Resigned, Uthalion laid back and secured his sword, stared up at the crimson streaked darkness, and whispered a prayer to whatever benevolent power might be listening. With a slow, torturous pull, the silver ring slipped free of his finger, and many days of lost sleep descended upon him, hungrily dragging him down into a quiet slumber.

CHAPTER SEVENTEEN

11 Mirtul, the Year of the Ageless One

(1479 DR)

South of Caidris, Akanul

Weak morning light filtered through a gray sky, heralding the edge of the Lash.

Rocky storm-motes floated lazily back to the south, still trailing long ribbons of steam like misty roads across the sky. Bright flowers edged their way through the tall grass, their wide petals straining to glean what sunlight they might find peeking through the clouds. Brindani found himself eerily captivated by the brilliant blues and deep reds, as the wind blowing through the grass rasped dryly, murmuring in his ears like a nest of snakes.

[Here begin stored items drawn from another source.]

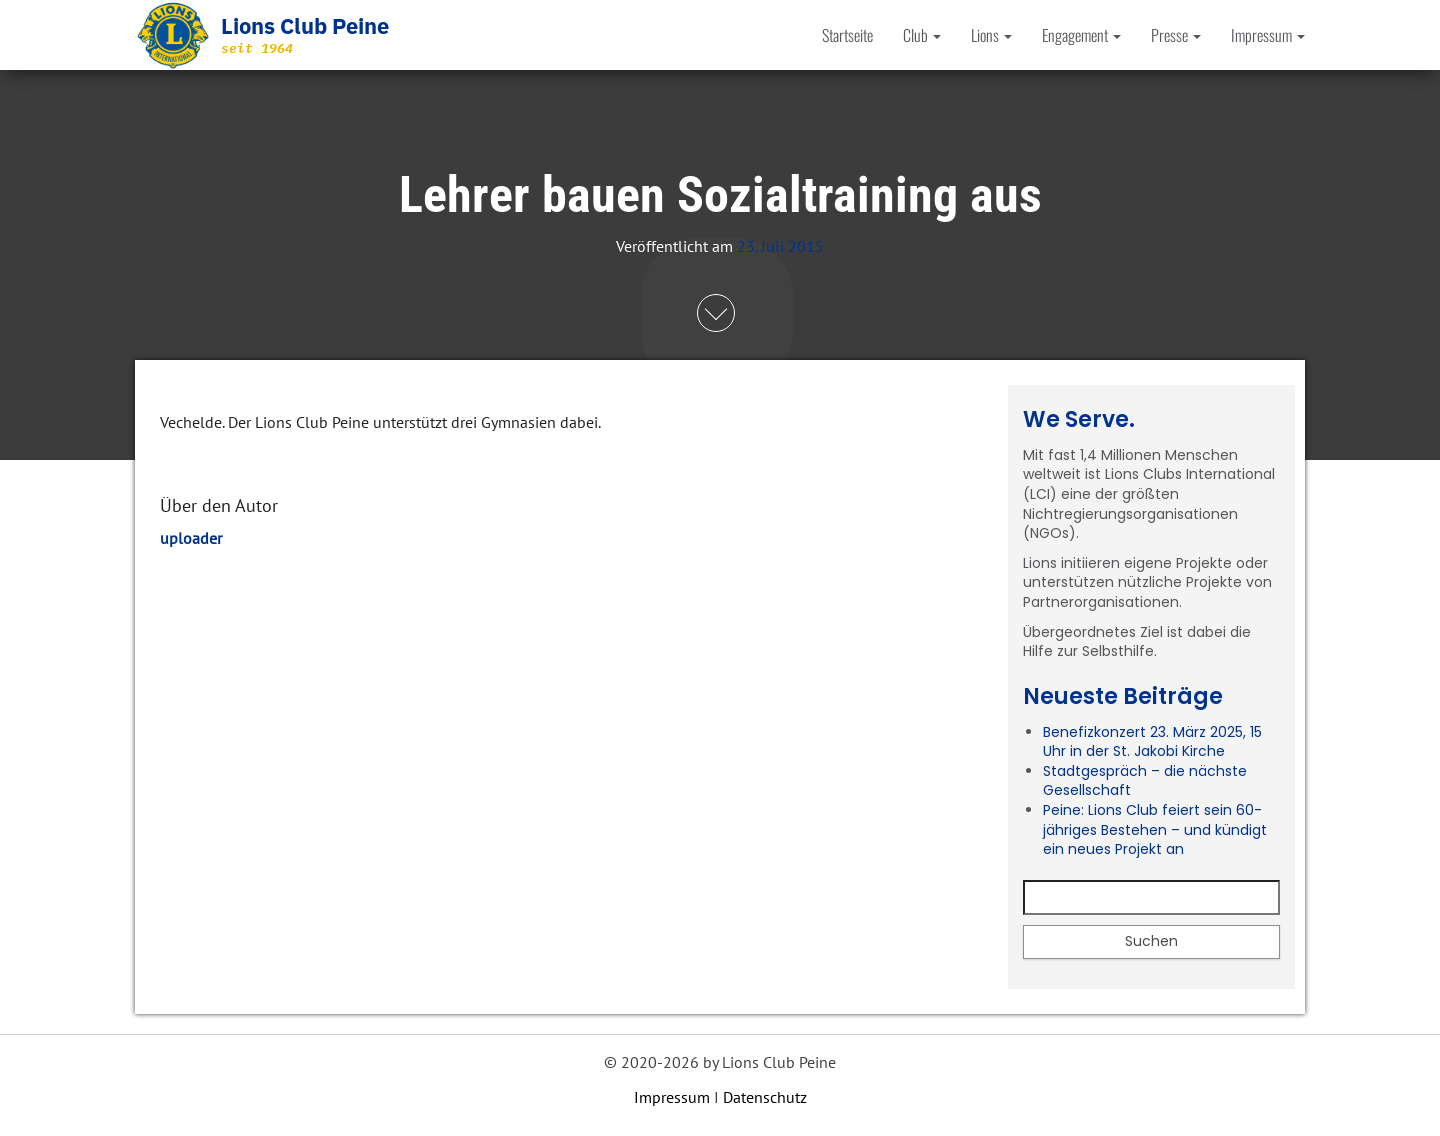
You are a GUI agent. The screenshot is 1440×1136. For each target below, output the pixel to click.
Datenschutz (765, 1097)
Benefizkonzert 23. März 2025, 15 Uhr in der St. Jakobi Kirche (1152, 742)
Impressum (1268, 35)
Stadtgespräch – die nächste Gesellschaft (1145, 781)
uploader (191, 538)
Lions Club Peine (305, 25)
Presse (1176, 35)
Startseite (847, 35)
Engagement (1081, 35)
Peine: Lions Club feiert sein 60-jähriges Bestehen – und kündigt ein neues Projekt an (1155, 829)
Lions (991, 35)
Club (922, 35)
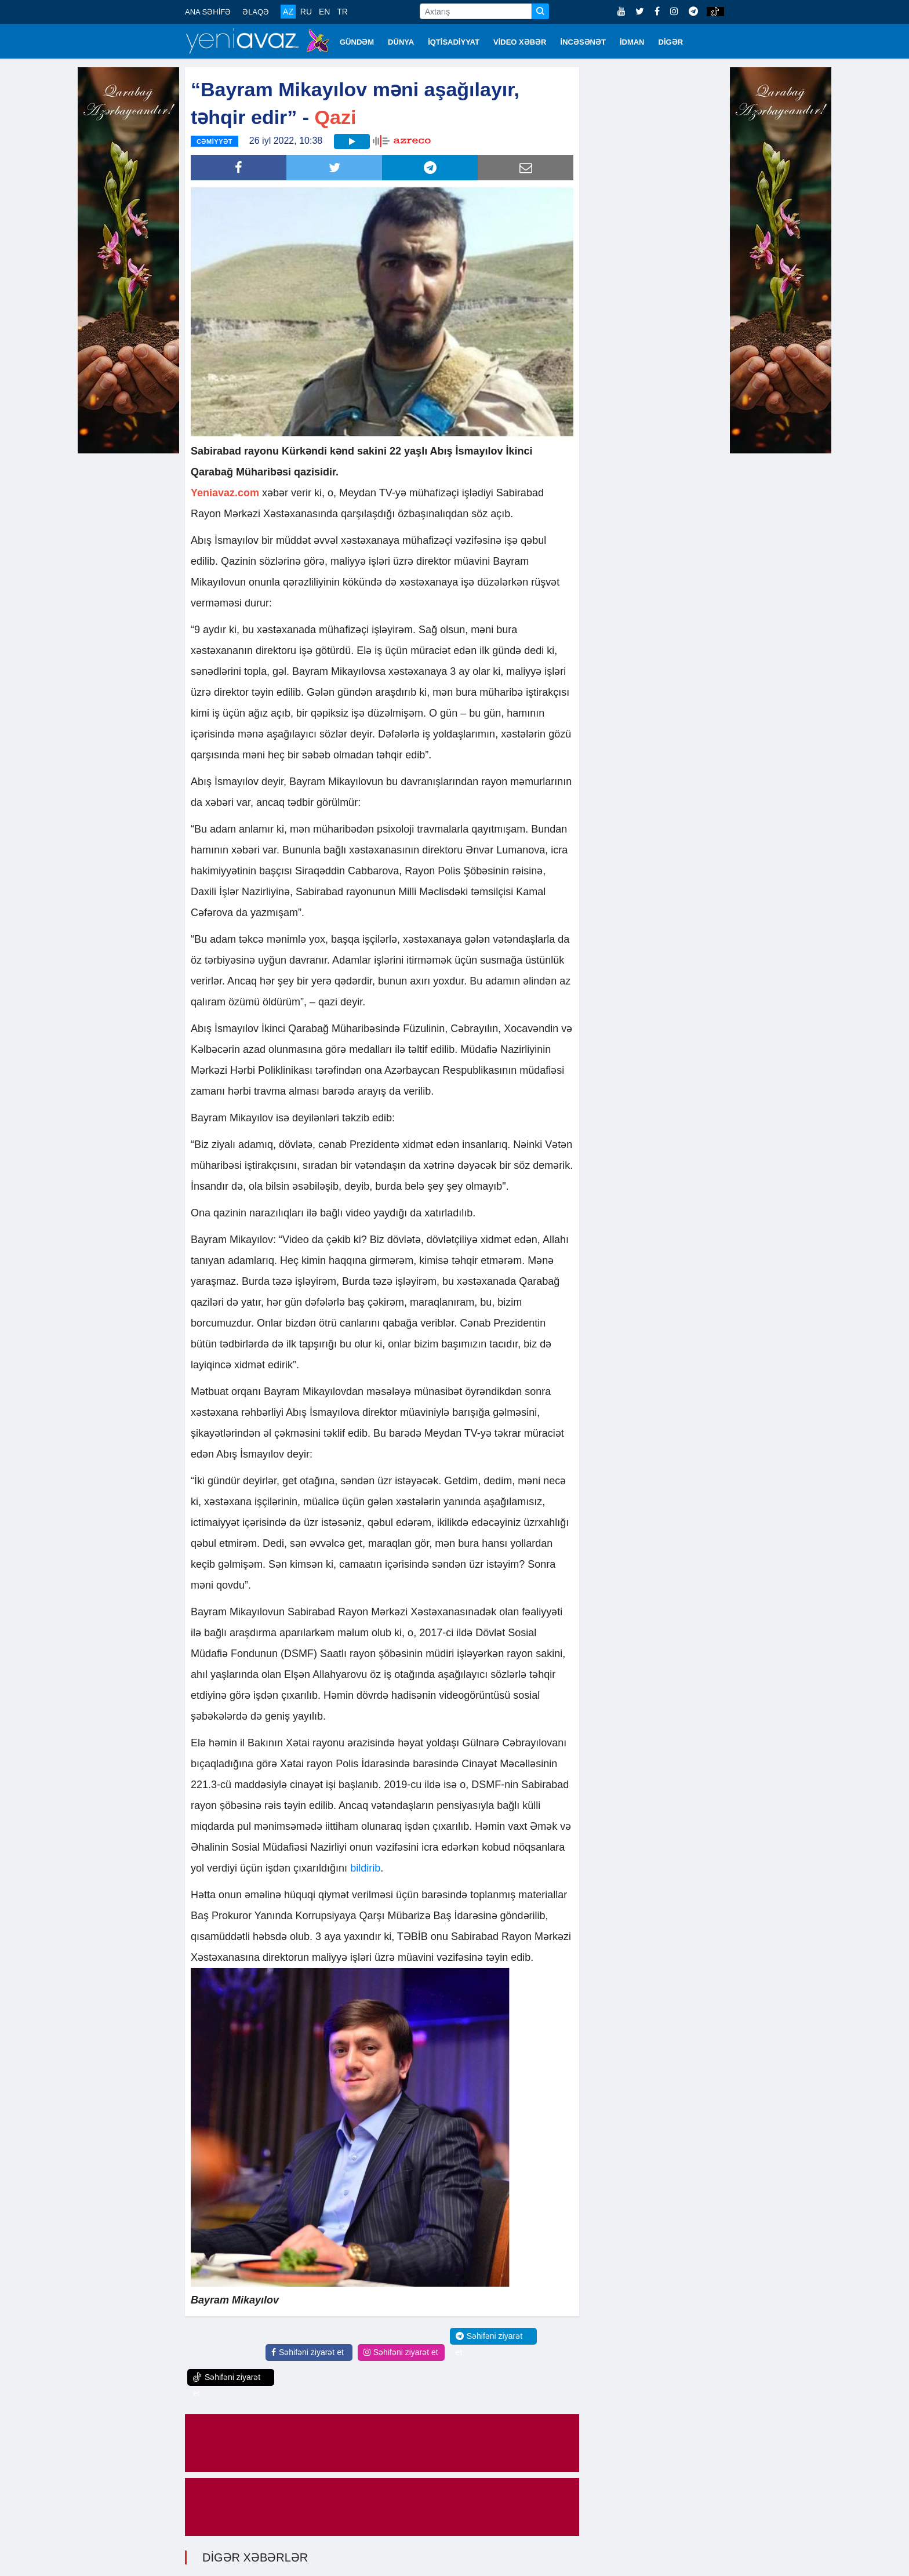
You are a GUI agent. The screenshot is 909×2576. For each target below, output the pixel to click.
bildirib (365, 1868)
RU (306, 11)
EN (324, 11)
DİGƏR (671, 42)
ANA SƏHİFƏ (208, 12)
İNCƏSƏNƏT (583, 42)
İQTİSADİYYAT (453, 42)
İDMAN (632, 42)
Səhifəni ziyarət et (307, 2352)
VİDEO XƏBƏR (520, 42)
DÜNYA (401, 42)
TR (342, 11)
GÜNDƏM (357, 42)
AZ (288, 11)
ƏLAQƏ (255, 12)
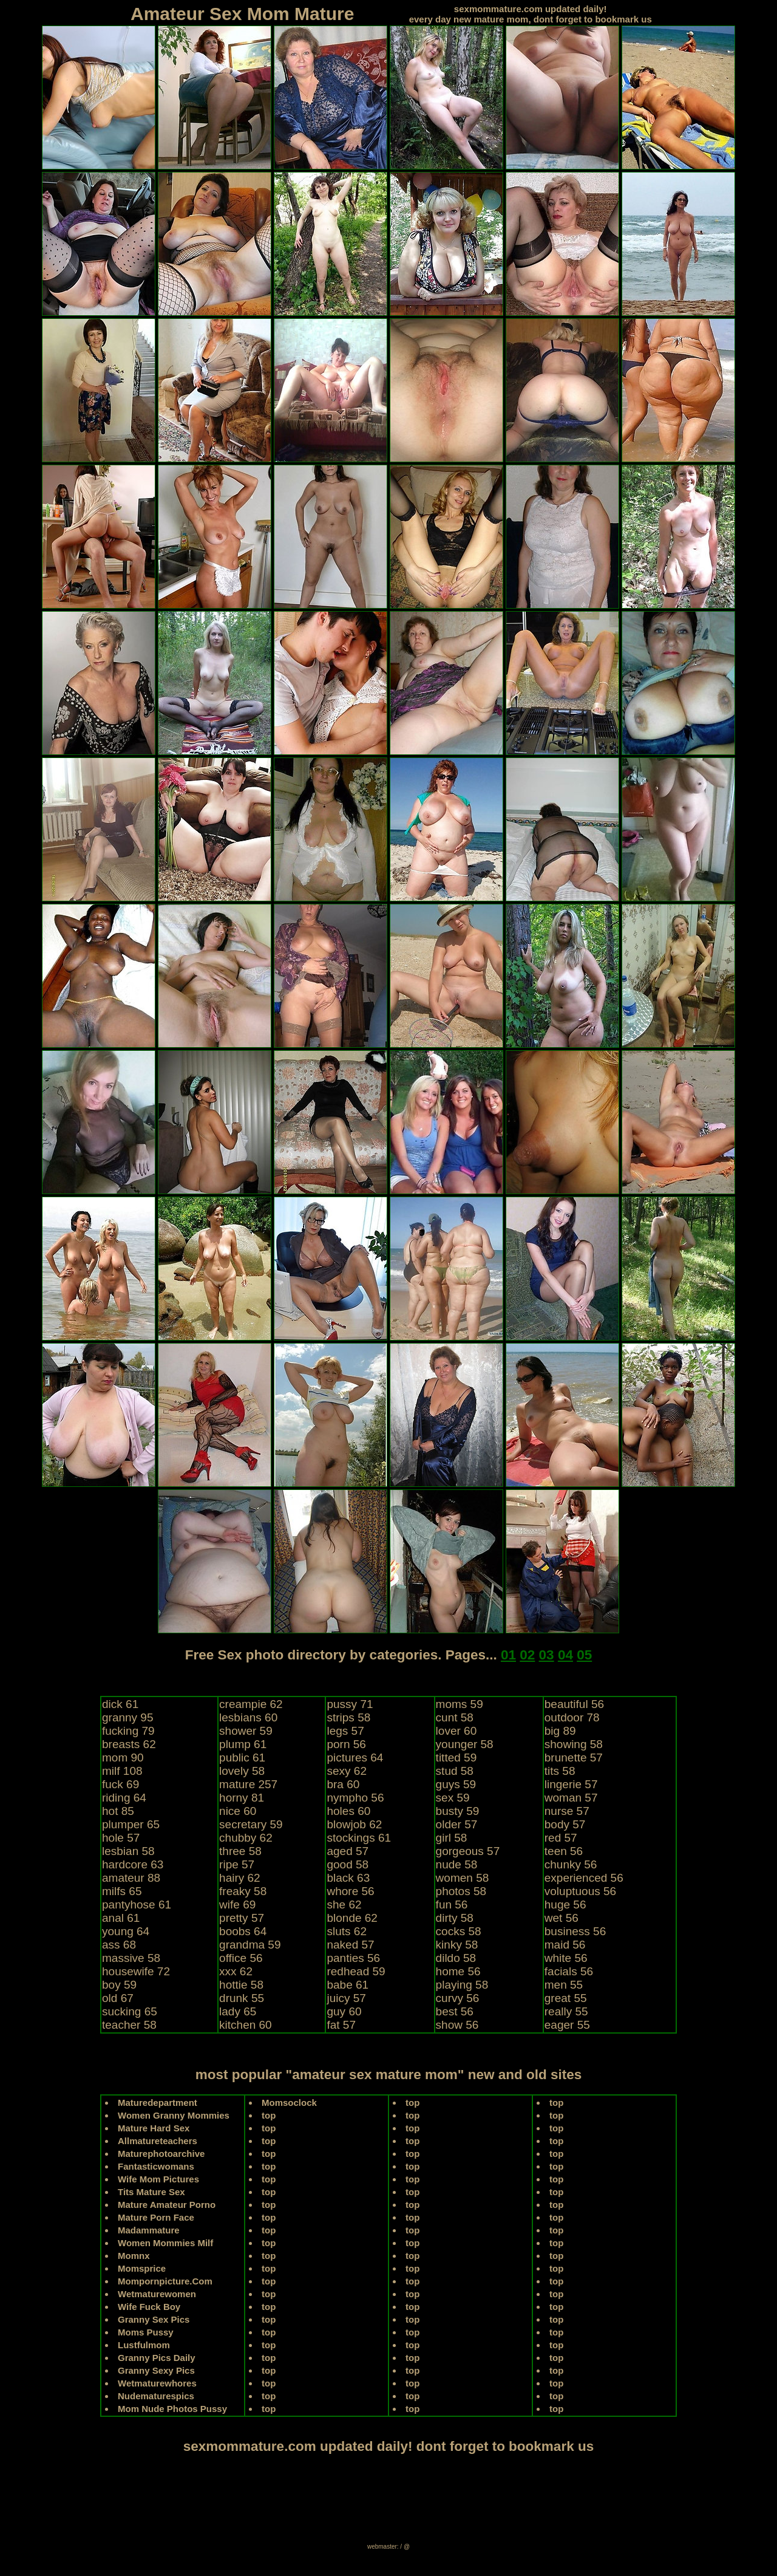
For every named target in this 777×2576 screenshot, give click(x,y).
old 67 (118, 1998)
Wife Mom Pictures (158, 2179)
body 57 (565, 1824)
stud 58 (454, 1771)
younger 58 (465, 1744)
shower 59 (246, 1730)
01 (508, 1654)
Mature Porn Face (156, 2217)
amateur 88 (131, 1877)
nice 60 (237, 1811)
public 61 (242, 1757)
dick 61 (120, 1704)
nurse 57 (567, 1811)
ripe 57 (236, 1864)
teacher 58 (129, 2024)
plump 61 (242, 1744)
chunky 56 (571, 1864)
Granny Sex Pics (153, 2319)
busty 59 (458, 1811)
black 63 (348, 1877)
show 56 (457, 2024)
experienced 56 (584, 1877)
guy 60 (344, 2011)
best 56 (454, 2011)
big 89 (560, 1730)
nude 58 (457, 1864)
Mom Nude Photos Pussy (172, 2408)
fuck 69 (120, 1784)
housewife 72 (136, 1971)
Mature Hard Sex (153, 2128)
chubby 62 (246, 1837)
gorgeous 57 (468, 1851)
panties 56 (353, 1958)
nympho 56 (355, 1797)
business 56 (575, 1931)
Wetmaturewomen (157, 2294)
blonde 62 (352, 1918)
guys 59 (456, 1784)
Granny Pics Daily (156, 2357)
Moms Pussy (146, 2332)
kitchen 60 (245, 2024)
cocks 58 (458, 1931)
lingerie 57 (571, 1784)
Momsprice (142, 2268)
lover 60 (456, 1730)
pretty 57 (241, 1918)
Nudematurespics (156, 2396)
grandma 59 (249, 1944)
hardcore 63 (132, 1864)
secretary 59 (251, 1824)
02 (527, 1654)
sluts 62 (346, 1931)
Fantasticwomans (156, 2166)
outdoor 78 (572, 1717)
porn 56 (346, 1744)
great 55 (566, 1998)
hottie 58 (241, 1984)
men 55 (564, 1984)
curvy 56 (458, 1998)
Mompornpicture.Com (165, 2281)
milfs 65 (121, 1891)
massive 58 (131, 1958)
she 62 (344, 1904)
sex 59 (453, 1797)
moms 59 (459, 1704)
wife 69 (237, 1904)
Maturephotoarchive (161, 2153)
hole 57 (121, 1837)
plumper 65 (131, 1824)
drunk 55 (241, 1998)
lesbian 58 (128, 1851)
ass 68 (119, 1944)
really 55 (566, 2011)
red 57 (561, 1837)
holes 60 (348, 1811)
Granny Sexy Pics (156, 2370)
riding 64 (124, 1797)
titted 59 (456, 1757)
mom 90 (123, 1757)
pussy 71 (350, 1704)
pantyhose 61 (136, 1904)
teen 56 (564, 1851)
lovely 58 (242, 1771)
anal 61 (121, 1918)
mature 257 (248, 1784)
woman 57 (571, 1797)
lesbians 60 (248, 1717)
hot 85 (118, 1811)
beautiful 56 (574, 1704)
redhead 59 (356, 1971)
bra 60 (343, 1784)
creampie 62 (251, 1704)
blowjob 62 (354, 1824)
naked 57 (350, 1944)
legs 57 (345, 1730)
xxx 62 (236, 1971)
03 (546, 1654)
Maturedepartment (157, 2102)
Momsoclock (289, 2102)
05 (584, 1654)
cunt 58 (454, 1717)
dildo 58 (456, 1958)
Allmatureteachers (157, 2141)
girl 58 (451, 1837)
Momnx (134, 2255)
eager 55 (567, 2024)
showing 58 (574, 1744)
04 (565, 1654)
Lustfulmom (144, 2345)
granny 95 (128, 1717)
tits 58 (560, 1771)
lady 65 (237, 2011)
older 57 (457, 1824)
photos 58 (461, 1891)
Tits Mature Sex (151, 2192)
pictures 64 (355, 1757)
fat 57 (341, 2024)
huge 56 (565, 1904)
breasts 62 (129, 1744)
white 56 (566, 1958)
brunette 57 (574, 1757)
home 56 (458, 1971)
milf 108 (122, 1771)
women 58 (462, 1877)
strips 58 (348, 1717)
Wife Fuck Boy (149, 2306)
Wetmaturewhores (157, 2383)
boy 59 (119, 1984)
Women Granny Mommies (173, 2115)
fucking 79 (128, 1730)
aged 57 (347, 1851)
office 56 (240, 1958)
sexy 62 (346, 1771)
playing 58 (462, 1984)
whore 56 (350, 1891)
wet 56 (562, 1918)
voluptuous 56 (580, 1891)
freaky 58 (242, 1891)
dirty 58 (454, 1918)
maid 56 (565, 1944)
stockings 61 (359, 1837)
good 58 (347, 1864)
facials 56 (569, 1971)
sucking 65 (129, 2011)
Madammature (149, 2230)
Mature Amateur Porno (166, 2204)
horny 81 (241, 1797)
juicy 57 (346, 1998)
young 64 (125, 1931)
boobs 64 (242, 1931)
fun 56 (452, 1904)
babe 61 (347, 1984)
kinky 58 (457, 1944)
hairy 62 (239, 1877)
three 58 (240, 1851)
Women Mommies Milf (165, 2243)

He eyed the flat expanse of bleak sky ahead with a contented stare as he strode toward the chill plains of the Lash with a strength and fluid grace he hadn’t felt in days, even years. The pain of silkroot withdrawal remained in his gut, though it was quite overshadowed by a growing army of other sensations. Thin strips of skin had begun to peel away from the raw patch on his neck, his hands were dry and colder than normal, and his teeth had begun to ache with a bittersweet throb that seemed to heighten his other senses all the more.

Uthalion and Ghaelya, though they had spoken little since that morning, were closer and more comfortable in each other’s company than Brindani would have liked. He studied the narrow distance between them, their confident step, and the way they scanned the path ahead for danger as if in sync with one another. He forced himself to look away, attempting to banish the unbidden jealousy that clenched his fists and pounded in his heart.

As sure as I die … Our Lady’s will and song … shall walk at your side

Sefir’s words to Ghaelya echoed in his mind unceasingly, almost like a prophecy he was bound to fulfill. He placed a hand on his forehead and squeezed tightly, as though he might extract whatever influence the dead singer had infected him with. From the corner of his eye he caught Vaasurri watching him carefully. Cursing, Brindani lowered his hand and folded his arms lest the killoren notice the arcing blue veins that had begun to worm their way through his wrists.